• [TRY IT] A faithful, complete transcript of the entries below, without pictures, should be returned.

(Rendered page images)

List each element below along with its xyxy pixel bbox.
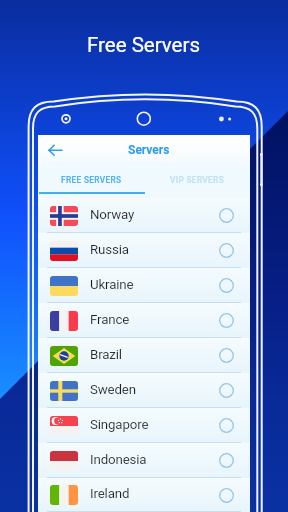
staticText: Ukraine — [90, 277, 134, 293]
staticText: Servers — [128, 143, 170, 157]
button[interactable]: Ukraine — [38, 268, 250, 303]
button[interactable]: Indonesia — [38, 443, 250, 478]
staticText: Singapore — [90, 417, 149, 433]
button[interactable]: FREE SERVERS — [38, 165, 144, 198]
staticText: Brazil — [90, 347, 122, 363]
button[interactable]: Singapore — [38, 408, 250, 443]
staticText: Indonesia — [90, 452, 147, 468]
staticText: Norway — [90, 207, 135, 223]
staticText: VIP SERVERS — [170, 175, 224, 185]
staticText: Ireland — [90, 486, 130, 502]
button[interactable]: Sweden — [38, 373, 250, 408]
staticText: Free Servers — [87, 33, 201, 57]
button[interactable]: Brazil — [38, 338, 250, 373]
staticText: Russia — [90, 242, 129, 258]
staticText: FREE SERVERS — [61, 175, 122, 185]
button[interactable]: France — [38, 303, 250, 338]
staticText: France — [90, 312, 130, 328]
button[interactable]: Russia — [38, 233, 250, 268]
button[interactable]: Ireland — [38, 478, 250, 512]
staticText: Sweden — [90, 382, 136, 398]
button[interactable]: Norway — [38, 198, 250, 233]
button[interactable]: VIP SERVERS — [144, 165, 250, 198]
button[interactable]: Back — [41, 139, 63, 161]
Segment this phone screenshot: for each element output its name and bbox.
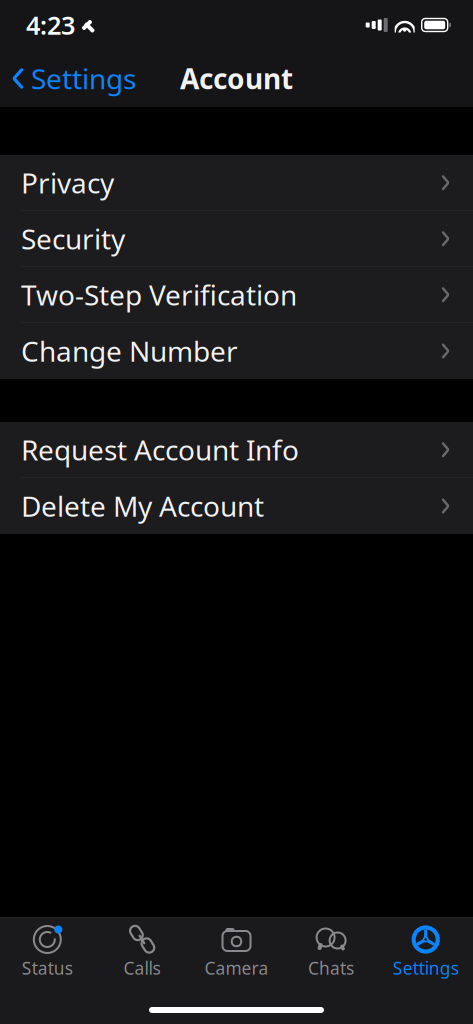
staticText: Delete My Account	[21, 487, 264, 525]
staticText: Settings	[31, 60, 136, 97]
button[interactable]: Two-Step Verification	[0, 267, 473, 323]
button[interactable]: Status	[0, 918, 95, 984]
button[interactable]: Change Number	[0, 323, 473, 379]
staticText: Camera	[204, 956, 268, 980]
button[interactable]: Settings	[0, 54, 144, 103]
button[interactable]: Delete My Account	[0, 478, 473, 534]
staticText: 4:23	[26, 8, 75, 42]
staticText: Status	[22, 956, 73, 980]
button[interactable]: Calls	[95, 918, 189, 984]
button[interactable]: Security	[0, 211, 473, 267]
staticText: Calls	[123, 956, 160, 980]
staticText: Request Account Info	[21, 431, 299, 468]
staticText: Security	[21, 220, 125, 257]
staticText: Account	[180, 60, 293, 97]
staticText: Chats	[308, 956, 354, 980]
staticText: Privacy	[21, 164, 114, 201]
button[interactable]: Request Account Info	[0, 422, 473, 478]
button[interactable]: Chats	[284, 918, 378, 984]
staticText: Settings	[393, 956, 459, 980]
button[interactable]: Camera	[189, 918, 284, 984]
staticText: Two-Step Verification	[21, 276, 297, 313]
staticText: Change Number	[21, 332, 238, 370]
button[interactable]: Settings	[378, 918, 473, 984]
button[interactable]: Privacy	[0, 155, 473, 211]
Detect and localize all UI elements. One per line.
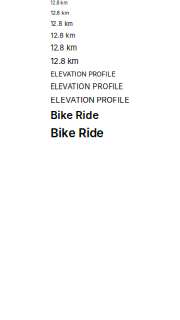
staticText: ELEVATION PROFILE	[50, 70, 116, 78]
staticText: Bike Ride	[50, 109, 98, 122]
staticText: 12.8 km	[50, 0, 68, 6]
staticText: 12.8 km	[50, 10, 70, 16]
staticText: Bike Ride	[50, 126, 104, 140]
staticText: 12.8 km	[50, 56, 78, 66]
staticText: ELEVATION PROFILE	[50, 82, 122, 91]
staticText: 12.8 km	[50, 31, 76, 40]
staticText: 12.8 km	[50, 43, 76, 52]
staticText: 12.8 km	[50, 20, 72, 27]
staticText: ELEVATION PROFILE	[50, 95, 130, 105]
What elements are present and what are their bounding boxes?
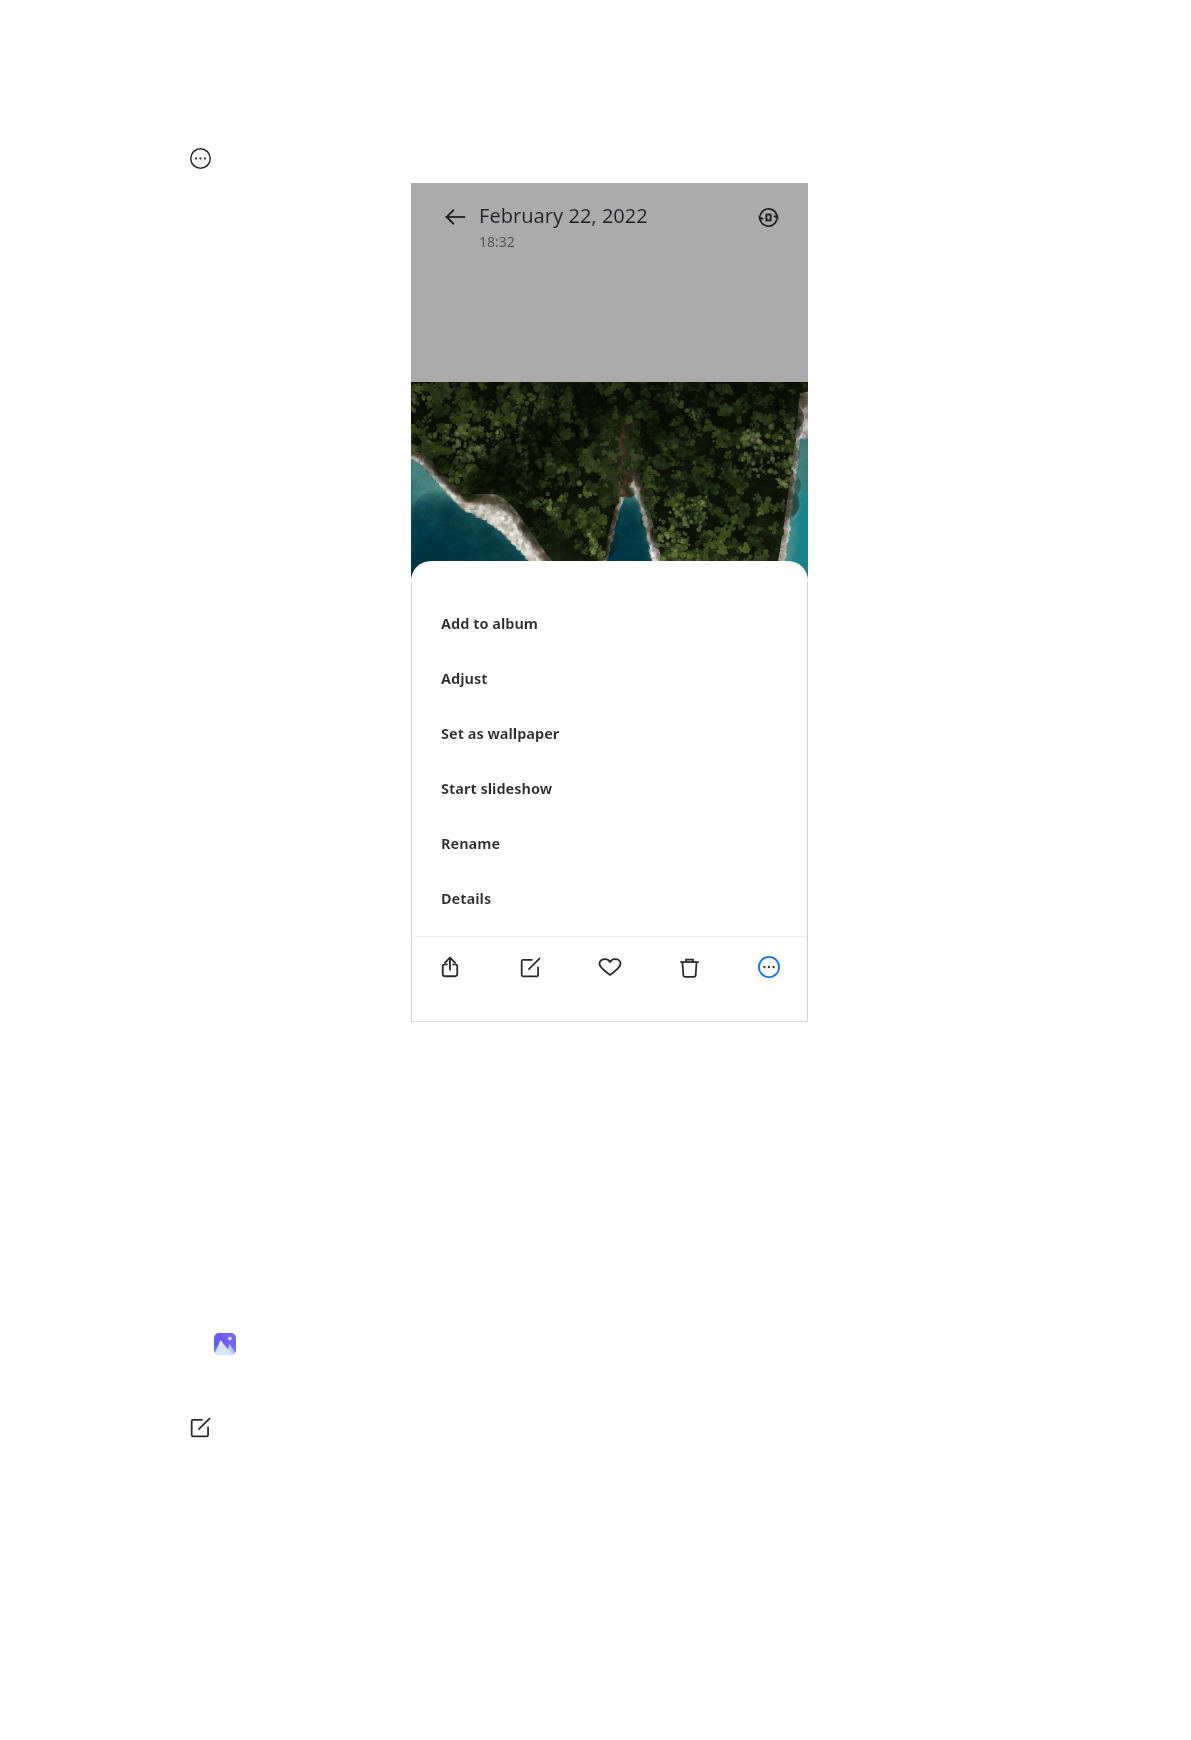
button[interactable]: Share bbox=[430, 947, 470, 987]
staticText: Details bbox=[441, 888, 492, 908]
staticText: 18:32 bbox=[479, 232, 515, 251]
button[interactable]: More options bbox=[749, 947, 789, 987]
button[interactable]: More options bbox=[190, 148, 211, 169]
button[interactable]: Gallery app bbox=[214, 1333, 236, 1355]
staticText: Add to album bbox=[441, 613, 538, 633]
staticText: Set as wallpaper bbox=[441, 723, 560, 743]
button[interactable]: Delete bbox=[669, 947, 709, 987]
button[interactable]: Start slideshow bbox=[411, 760, 808, 815]
button[interactable]: Auto rotate bbox=[752, 201, 784, 233]
button[interactable]: Add to album bbox=[411, 595, 808, 650]
staticText: Adjust bbox=[441, 668, 488, 688]
button[interactable]: Rename bbox=[411, 815, 808, 870]
staticText: Rename bbox=[441, 833, 501, 853]
button[interactable]: Back bbox=[439, 201, 471, 233]
button[interactable]: Edit bbox=[190, 1417, 211, 1438]
button[interactable]: Set as wallpaper bbox=[411, 705, 808, 760]
button[interactable]: Adjust bbox=[411, 650, 808, 705]
button[interactable]: Details bbox=[411, 870, 808, 925]
staticText: Start slideshow bbox=[441, 778, 553, 798]
button[interactable]: Edit bbox=[510, 947, 550, 987]
staticText: February 22, 2022 bbox=[479, 202, 648, 229]
button[interactable]: Favorite bbox=[590, 947, 630, 987]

• [ANSWER SPACE]
List each element below along with its xyxy pixel bbox.
staticText: Ukraine — [90, 277, 134, 293]
staticText: Servers — [128, 143, 170, 157]
button[interactable]: Ukraine — [38, 268, 250, 303]
button[interactable]: Indonesia — [38, 443, 250, 478]
staticText: Singapore — [90, 417, 149, 433]
button[interactable]: FREE SERVERS — [38, 165, 144, 198]
staticText: Brazil — [90, 347, 122, 363]
button[interactable]: Singapore — [38, 408, 250, 443]
staticText: Indonesia — [90, 452, 147, 468]
staticText: Norway — [90, 207, 135, 223]
staticText: VIP SERVERS — [170, 175, 224, 185]
staticText: Ireland — [90, 486, 130, 502]
button[interactable]: Sweden — [38, 373, 250, 408]
staticText: Free Servers — [87, 33, 201, 57]
button[interactable]: Brazil — [38, 338, 250, 373]
staticText: Russia — [90, 242, 129, 258]
staticText: FREE SERVERS — [61, 175, 122, 185]
button[interactable]: France — [38, 303, 250, 338]
staticText: France — [90, 312, 130, 328]
button[interactable]: Russia — [38, 233, 250, 268]
button[interactable]: Ireland — [38, 478, 250, 512]
staticText: Sweden — [90, 382, 136, 398]
button[interactable]: Norway — [38, 198, 250, 233]
button[interactable]: VIP SERVERS — [144, 165, 250, 198]
button[interactable]: Back — [41, 139, 63, 161]
Segment this phone screenshot: for each element output its name and bbox.
staticText: Delete My Account	[21, 487, 264, 525]
staticText: Settings	[31, 60, 136, 97]
button[interactable]: Two-Step Verification	[0, 267, 473, 323]
button[interactable]: Status	[0, 918, 95, 984]
button[interactable]: Change Number	[0, 323, 473, 379]
staticText: Camera	[204, 956, 268, 980]
button[interactable]: Settings	[0, 54, 144, 103]
button[interactable]: Delete My Account	[0, 478, 473, 534]
staticText: 4:23	[26, 8, 75, 42]
staticText: Status	[22, 956, 73, 980]
button[interactable]: Calls	[95, 918, 189, 984]
button[interactable]: Security	[0, 211, 473, 267]
staticText: Calls	[123, 956, 160, 980]
staticText: Request Account Info	[21, 431, 299, 468]
staticText: Security	[21, 220, 125, 257]
staticText: Account	[180, 60, 293, 97]
staticText: Chats	[308, 956, 354, 980]
staticText: Privacy	[21, 164, 114, 201]
button[interactable]: Request Account Info	[0, 422, 473, 478]
button[interactable]: Chats	[284, 918, 378, 984]
staticText: Settings	[393, 956, 459, 980]
button[interactable]: Camera	[189, 918, 284, 984]
staticText: Two-Step Verification	[21, 276, 297, 313]
staticText: Change Number	[21, 332, 238, 370]
button[interactable]: Settings	[378, 918, 473, 984]
button[interactable]: Privacy	[0, 155, 473, 211]
Detect and localize all UI elements. One per line.
staticText: ELEVATION PROFILE	[50, 70, 116, 78]
staticText: Bike Ride	[50, 109, 98, 122]
staticText: 12.8 km	[50, 0, 68, 6]
staticText: 12.8 km	[50, 10, 70, 16]
staticText: Bike Ride	[50, 126, 104, 140]
staticText: 12.8 km	[50, 56, 78, 66]
staticText: ELEVATION PROFILE	[50, 82, 122, 91]
staticText: 12.8 km	[50, 31, 76, 40]
staticText: 12.8 km	[50, 43, 76, 52]
staticText: 12.8 km	[50, 20, 72, 27]
staticText: ELEVATION PROFILE	[50, 95, 130, 105]
What elements are present and what are their bounding boxes?
button[interactable]: Share bbox=[430, 947, 470, 987]
staticText: Details bbox=[441, 888, 492, 908]
staticText: 18:32 bbox=[479, 232, 515, 251]
button[interactable]: More options bbox=[749, 947, 789, 987]
button[interactable]: More options bbox=[190, 148, 211, 169]
button[interactable]: Gallery app bbox=[214, 1333, 236, 1355]
staticText: Add to album bbox=[441, 613, 538, 633]
staticText: Set as wallpaper bbox=[441, 723, 560, 743]
button[interactable]: Delete bbox=[669, 947, 709, 987]
button[interactable]: Start slideshow bbox=[411, 760, 808, 815]
button[interactable]: Auto rotate bbox=[752, 201, 784, 233]
button[interactable]: Add to album bbox=[411, 595, 808, 650]
staticText: Adjust bbox=[441, 668, 488, 688]
button[interactable]: Rename bbox=[411, 815, 808, 870]
staticText: Rename bbox=[441, 833, 501, 853]
button[interactable]: Back bbox=[439, 201, 471, 233]
button[interactable]: Edit bbox=[190, 1417, 211, 1438]
button[interactable]: Set as wallpaper bbox=[411, 705, 808, 760]
button[interactable]: Adjust bbox=[411, 650, 808, 705]
button[interactable]: Details bbox=[411, 870, 808, 925]
staticText: Start slideshow bbox=[441, 778, 553, 798]
button[interactable]: Edit bbox=[510, 947, 550, 987]
staticText: February 22, 2022 bbox=[479, 202, 648, 229]
button[interactable]: Favorite bbox=[590, 947, 630, 987]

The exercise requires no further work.